Quickly contact breakers were gone and a magnet and a reluctor system was fitted. Not only did this eliminate contact breaker issues , but it allowed something else very special; the reluctor signal contained not only frequency/timing information but also amplitude information, because the signal amplitude from an AC generator (the reluctor) is proportional to the rotation frequency. This allowed the accurate computation of dwell which is not as well done if you just have frequency information from a contact breaker, optical sensor like Lumignition, or a magnetic Hall sensor for that matter.

This is an ill understood area of automotive ignition systems. If you just have distributor cam angle position (from a contact breaker, optical sensor, magnetic sensor) you can only fudge the dwell correction with a CPU program attempting to anticipate the required dwell.

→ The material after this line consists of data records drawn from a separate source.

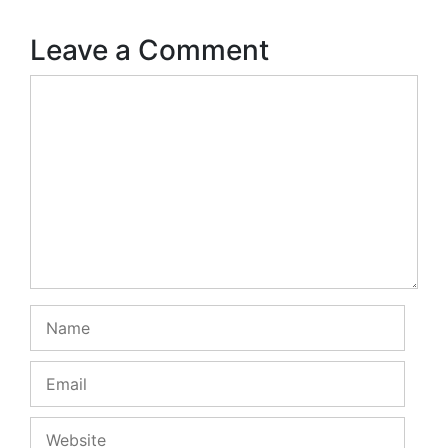
Leave a Comment
Comment
Name
Email
Website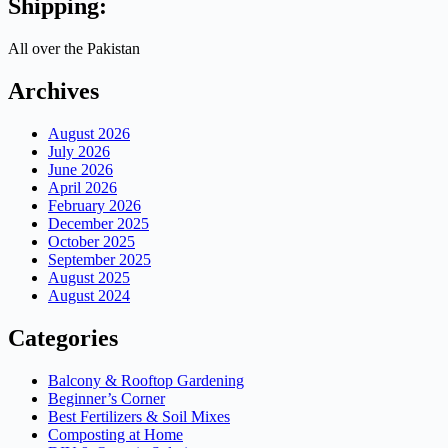
Shipping:
All over the Pakistan
Archives
August 2026
July 2026
June 2026
April 2026
February 2026
December 2025
October 2025
September 2025
August 2025
August 2024
Categories
Balcony & Rooftop Gardening
Beginner’s Corner
Best Fertilizers & Soil Mixes
Composting at Home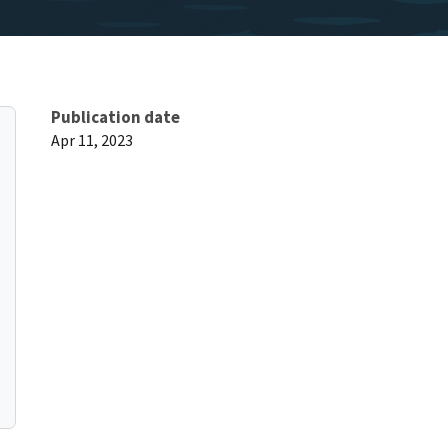
Publication date
Apr 11, 2023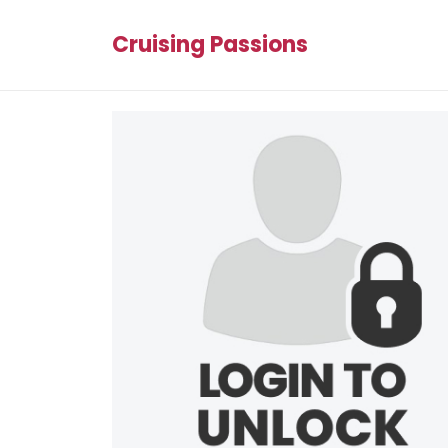
Cruising Passions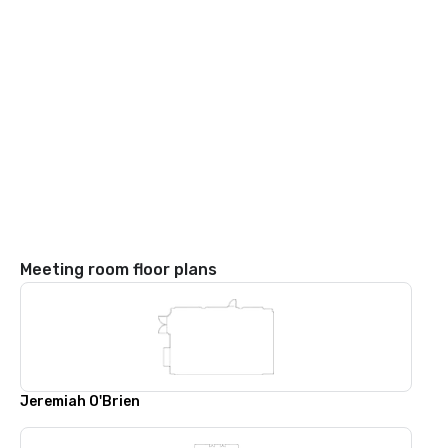
Meeting room floor plans
Jeremiah O'Brien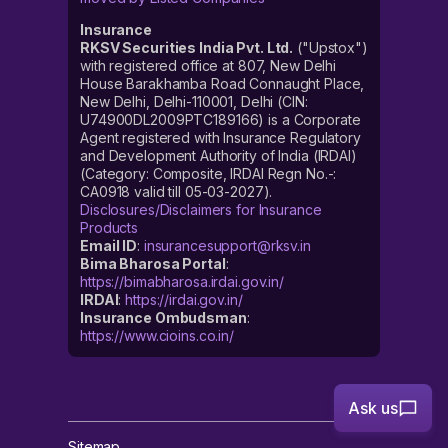
Insurance
RKSV Securities India Pvt. Ltd.
("Upstox")
with registered office at 807, New Delhi
House Barakhamba Road Connaught Place,
New Delhi, Delhi-110001, Delhi (CIN:
U74900DL2009PTC189166) is a Corporate
Agent registered with Insurance Regulatory
and Development Authority of India (IRDAI)
(Category: Composite, IRDAI Regn No.-:
CA0918 valid till 05-03-2027).
Disclosures/Disclaimers for Insurance
Products
Email ID
:
insurancesupport@rksv.in
Bima Bharosa Portal
:
https://bimabharosa.irdai.gov.in/
IRDAI
:
https://irdai.gov.in/
Insurance Ombudsman
:
https://www.cioins.co.in/
Ask us
Sitemap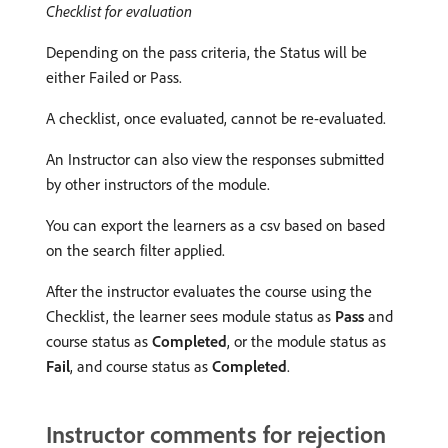
Checklist for evaluation
Depending on the pass criteria, the Status will be
either Failed or Pass.
A checklist, once evaluated, cannot be re-evaluated.
An Instructor can also view the responses submitted
by other instructors of the module.
You can export the learners as a csv based on based
on the search filter applied.
After the instructor evaluates the course using the
Checklist, the learner sees module status as
Pass
and
course status as
Completed
, or the module status as
Fail
, and course status as
Completed
.
Instructor comments for rejection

It is not nearly as good as a reluctor pickup (which is everlasting and no maintenance) which can be processed to give uniform spark energy over the full rpm range with dwell correction intrinsic to the design. So Lumignition, is no better than an electronically assisted contact breaker, or a Hall device pickup for that matter.

Motorola recognized these issues and created a special IC for the task, the MC3334, to process reluctor signals. These are the basis for GM's HEI module.

Also, Lucas, who had a lot of difficulty with some of their early electronic ignitions, installed the HEI module, for these reasons, inside their AB-14 amplifier module fitted to many British cars including Jaguars.